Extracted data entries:
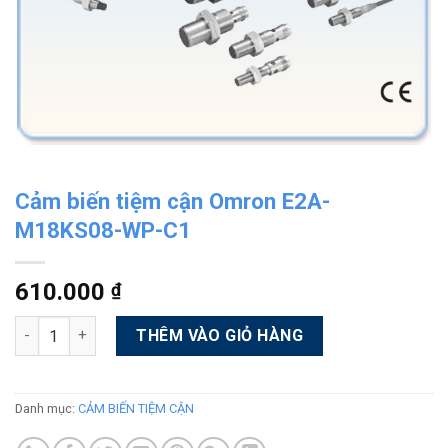
Cảm biến tiệm cận Omron E2A-
M18KS08-WP-C1
610.000
₫
Số lượng
Alternative:
THÊM VÀO GIỎ HÀNG
Danh mục:
CẢM BIẾN TIỆM CẬN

*Exercise prompt*. Before copying, set the pictures aside; then reproduce each entry above exactly.

*Task solution*.
Cảm biến tiệm cận Omron E2A-
M18KS08-WP-C1
610.000
₫
Số lượng
Alternative:
THÊM VÀO GIỎ HÀNG
Danh mục:
CẢM BIẾN TIỆM CẬN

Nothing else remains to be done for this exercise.